High-performance computing (HPC) is typically based on clusters of computer workstations. Clustering makes available computational resources on par with the world's biggest supercomputers. However, researchers wishing to tap this power face a considerable challenge. It involves mastering the programming tools for the creation and control of parallel processes on distributed hosts. A popular package for HPC is Message Passing Interface (MPI) [1, 2], whose application program interface features over 150 functions—a significant learning curve. A seasoned concurrent programmer has experience that assists in recognizing and minimizing overhead in parallel computations, such idleness, extraneous computation, and unnecessary communication. But time spent translating a sequential algorithm to a parallel algorithm is greater for a researcher lacking background in algorithms and parallel programming. Such researchers do not always have the benefit of a computer science background, and so may be ill-equipped to confront common multiprocessor programming hazards such as deadlocks and race conditions.

We present an alternate route to development of parallel applications for MPI clusters by means of the process algebra Communicating Sequential Processes (CSP) [3]. CSP as a specification language offers a comfortable level of abstraction when placed alongside syntax-rich programming languages. The ability to formally verify correctness (such as the absence of deadlock) in CSP is a virtue, saving execution time spent running problematic solutions on machines with many users vying for scheduling.

Our tool for HPC programming, called CSP4MPI, is built upon a library of previously verified communication patterns [4] to which users can connect custom functions that perform useful calculations. These efficient patterns help to maximize the computation to communication ratio [5], the metric by which one judges the effectiveness of a parallel application against its sequential counterpart. For novice HPC programmers, this saves development efforts spent on inefficient implementations, and time spent tracking down difficult communication and synchronization errors.

Alternatively, users knowledgeable in CSP have the ability to create their own patterns. In either case, the CSP-specified code constitutes a control backbone that invokes user-coded functions which carry out the desired calculations. This arrangement—mixing a formally-specified control structure with non-formal program code—is called *selective formalism*, and is key to our approach [6].
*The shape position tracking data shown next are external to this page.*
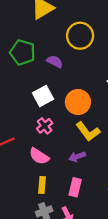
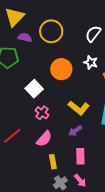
purple semicircle: (55, 62) -> (25, 38), moved
orange circle: (78, 102) -> (61, 69), moved
pink semicircle: (39, 156) -> (44, 139), turned -66

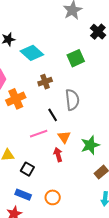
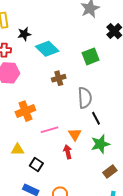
orange cross: (16, 99) -> (25, 111), moved
black line: (53, 115) -> (96, 118), moved

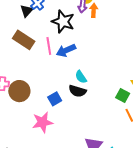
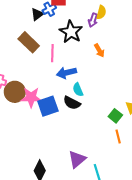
orange arrow: (94, 10) -> (99, 51), moved, turned 136
blue arrow: (66, 50) -> (66, 73), moved
blue square: (55, 99) -> (48, 106), size x1.5
pink star: (43, 122) -> (31, 97), moved

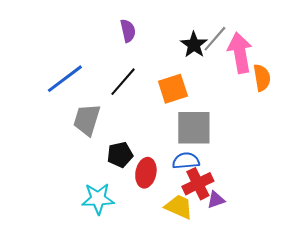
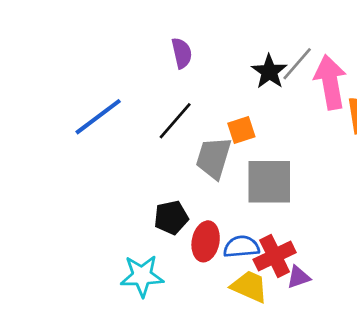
orange square: (173, 89) -> (241, 130), size x0.7
gray trapezoid: (87, 120) -> (214, 158), moved
blue semicircle: (186, 161) -> (241, 247), moved

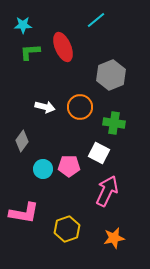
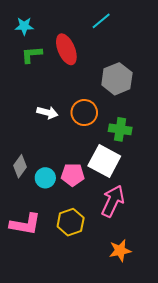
gray diamond: (22, 141) -> (20, 166), moved
white square: (99, 153) -> (104, 161), size x1.4
yellow hexagon: (67, 229) -> (71, 222), moved

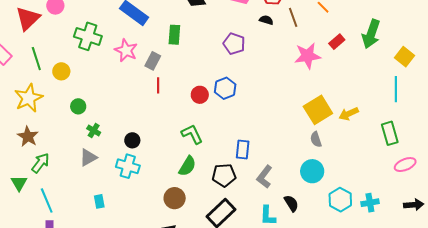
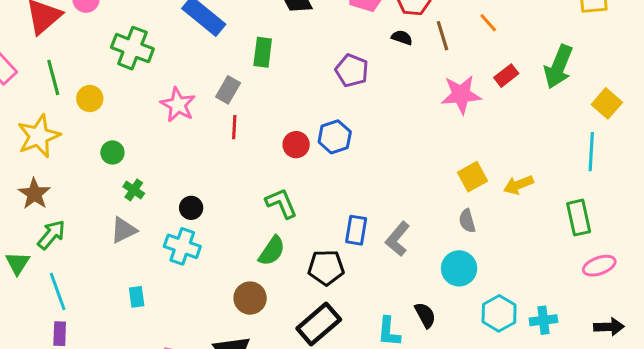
pink star: (126, 50) -> (178, 105), moved
yellow square: (318, 110) -> (472, 177), size x0.7
gray L-shape: (264, 177) -> (398, 239), moved

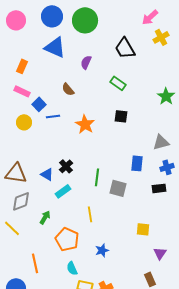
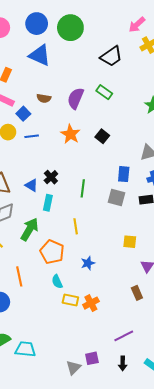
black trapezoid: (125, 48) -> (111, 56), turned -95
purple semicircle: (86, 62) -> (76, 98), moved, size x1.5
brown semicircle: (68, 89) -> (44, 98), moved, turned -40
blue line: (53, 116) -> (32, 136), moved
black square: (121, 116) -> (102, 136), moved, turned 32
gray square: (118, 188) -> (117, 198), moved
cyan rectangle: (63, 191) -> (48, 203), turned -42
green arrow: (45, 217) -> (29, 229), size x1.6

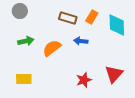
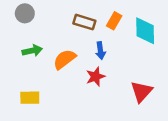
blue arrow: (81, 41) -> (100, 51), turned -104
red star: (84, 80) -> (96, 77), moved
In the following section, we motivate our solution by focusing on the problem of communication errors in parallel applicatons. Then we explain how our solution is based on selective formalism, as specifically applied in the context of MPI programming. We show how an HPC program utilizing CSP4MPI works, and explain how both novice HPC programmers and developers experienced with CSP can take advantage of our approach. Finally, we discuss the prospects for further automating programming with CSP4MPI in the future.

## 2. Errors in Parallel Applications

In presenting arguments for the application of CSP to HPC

computing, we observe two types of errors that arise through incorrect parallel programming: computational errors and communication errors.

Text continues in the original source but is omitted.